I know I asked for this last year, but I did the same thing as a kid and sometimes it worked.
All I wanted for Christmas last year was a St. Joe's-Orchard Park football game. Well, it's on my list again. Can we please have some nonleague games between the best public schools and the best Catholic schools in football next year?
We know there were some public-Catholic nonleaguers this past season, which was a great step forward, but people want to see teams like St. Joe's and St. Francis play teams like OP, North Tonawanda or Lancaster. Or Timon/St. Jude against Lackawanna. Or Cardinal O'Hara against Sweet Home.
St. Mary's athletic director Kevin Kelleher founded the AdPro Team Sports Monsignor Martin-ECIC Challenge in basketball four years ago, and by all accounts this past weekend's version was another great event.
The two leagues split the eight games, and it included a contest that will likely rank among the year's best of the regular season (St. Joe's back-and-forth, last-minute, 58-57 win over Sweet Home). Participants and fans raved about the drama, action and performances in a game that will only make both teams better and prepare them for tight games in the postseason.
They'd be doing that for football, too.
Kelleher has talked with Section VI football chairman Chuck Funke about trying to create a similar event in football, with the highest hopes being for a multiple-game event at the University at Buffalo or All High Stadium.
Funke has said that it's certainly possible to set up weekends of nonleague games, especially for Class AA schools that played three nonleague games this past season.
All he needs is for those public schools to say yes.
And there it is. Section VI schools, from the coaches up to the superintendents, it's time to say yes to playing the Catholics in football. Make it happen. Call Chuck Funke and tell them you want to be part of a great high school event for Western New York. If you're not, you're going to have to explain why you're keeping local football from being as good as it can be.
We realize there are some grudges around here. But here's the thing, Section VI schools: You've already won. Catholic schools aren't part of the section and most likely never will be (and if you ask me, they shouldn't be: public and Catholic schools are apples and oranges, and should be kept separate as they are here and downstate).
But not playing nonleague games? It's just ridiculous. The games, just like that St. Joe's-Sweet Home basketball thriller, will help teams get better. Fans, students and alumni? They'd come out in droves. And remember those people who this whole high school sports thing is supposed to be about? The student-athletes? Find one who wouldn't like to step on the field.
There are some elves working away at it even now, because January is the time the next season's football schedule is put together. I hear we football fans might not be able to open this gift until 2008. But that's OK. If that's what it takes, we'll wait.
Around the halls
*Jonathan Flynn's 33-point performance for Niagara Falls in Syracuse this weekend has Syracuse University fans buzzing even louder about him joining former Falls teammate Paul Harris with the Orange. But with Sports Illustrated saying Harris could go to the NBA, does Flynn think Harris will be there next year?
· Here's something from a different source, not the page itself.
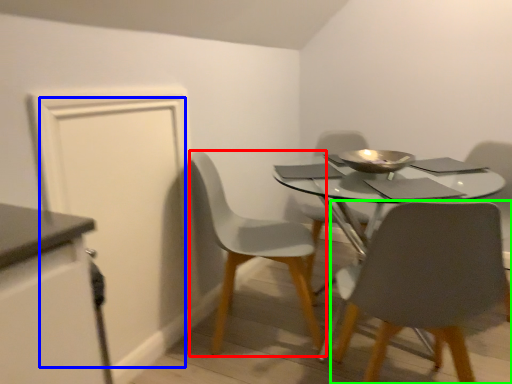 Question: Which is nearer to the chair (highlighted by a red box)? door (highlighted by a blue box) or chair (highlighted by a green box).

Choices:
 (A) door
 (B) chair

Answer: (A) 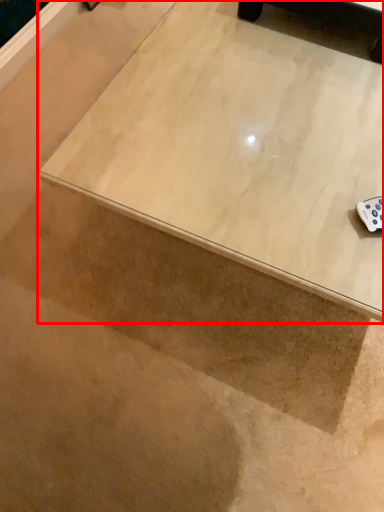 Question: Where is table (annotated by the red box) located in relation to furniture in the image?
"I hope so," said Flynn. "But the NBA, that's hard to turn down. . . . But the funny thing is, he always says he's staying and waiting for me to come play. I say, 'What about the lottery? What if you were going to be No. 1? Paul, if there's millions in your face, you know you'd be a fool if you stay.' And he always says he'd stay."
Western New York statistician Paul Hutzler and his wife, Brenda, have attended the Western New York High School Football Awards Banquet nearly every year since it started 20 years ago. Both were wondering what a unique trophy on the main table was, since it was one they'd never seen before. Both were surprised when, at the end of the ceremony, Dick Gallagher made a special presentation of the trophy -- to Hutzler. "For the thousands and thousands of hours," Gallagher said, "he's put towards Western New York's student-athletes."